UK house prices increased by 8.4 per cent in the year to January 2015, although this was down from 9.8 per cent in the year to December 2014, according to the latest Office for National Statistics house price index.
Annual house price growth is beginning to show signs of slowing across the majority of the UK, with increases in England driven by an annual rise in London of 13 per cent and to a lesser extent increases in the east (9.9 per cent) and the south east (7.6 per cent).
However, excluding London and the south east, UK house prices increased by just 6.5 per cent in the 12 months to January and on a seasonally adjusted basis, average house prices fell by 0.2 per cent between December and January.
Earlier this month, LSL Property Services monthly house price index showed that house prices in England and Wales hit £273,528 last month, meaning they are now £34,192 higher than at the height of the housing boom in February 2008.
The data chimes with the latest Land Registry house price index, which showed that in January average house prices were just £2,000 less than the peak of the market.
Richard Sexton, director of E.surv chartered surveyors, said that an overall tempering in house price growth clouds a particularly competitive market.
“The bottom wave of the property market is riding on the crest of low mortgage rates, slashed stamp duty charges, and more higher LTV lending,” he stated, adding that the zero per cent inflation announcement yesterday (24 March) will push the prospect of an interest rate rise even further into the future, which may spur mortgage rates to fall even lower, stoking more demand from the bottom up.
“Potential buyers are coming in from all directions to buy into a constricted supply of property on the market, and time is ticking to build more homes.”
Adrian Gill, director of Your Move and Reeds Rains estate agents, said that after storming ahead of the rest of the country last year, conditions have calmed in London and the south east.

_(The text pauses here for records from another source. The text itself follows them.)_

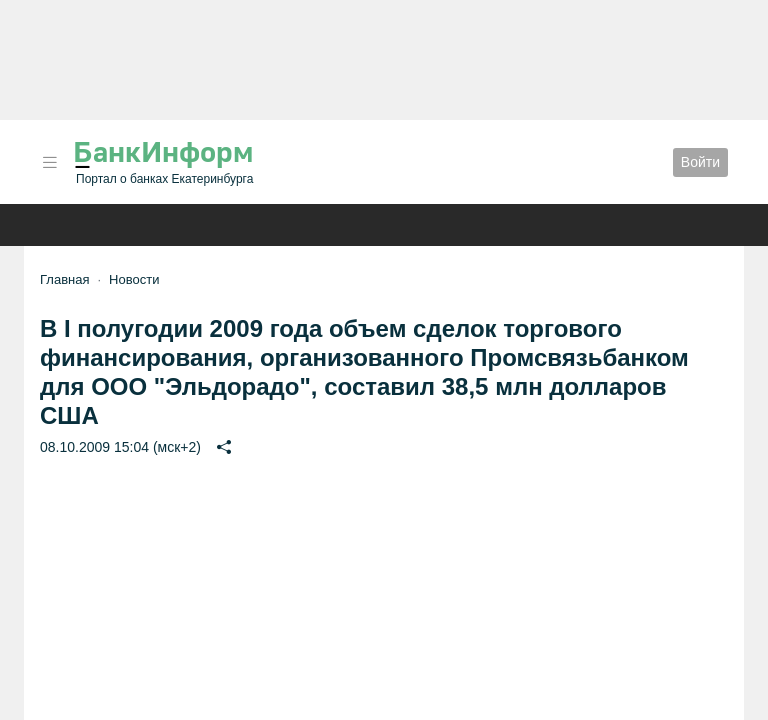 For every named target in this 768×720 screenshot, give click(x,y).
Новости (134, 279)
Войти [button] (700, 162)
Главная (64, 279)
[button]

“The capital has already had the first taste of added pressure placed on prime property in the form of revised stamp duty, and the £1.5m to £5m slice of the market has also been hit by cold feet in the run up to the general election, with the threat of a potential mansion tax.
He also argued that while the housing shortage may be propping up property price growth, more needs to be done to invigorate the property market recovery.
“Measures like the Help to Buy scheme and reforming stamp duty have airlifted support to the bottom end of the market, but unless more new homes are built, the government are practically playing a zero-sum game: reshuffling a deck doesn’t leave you with more cards.”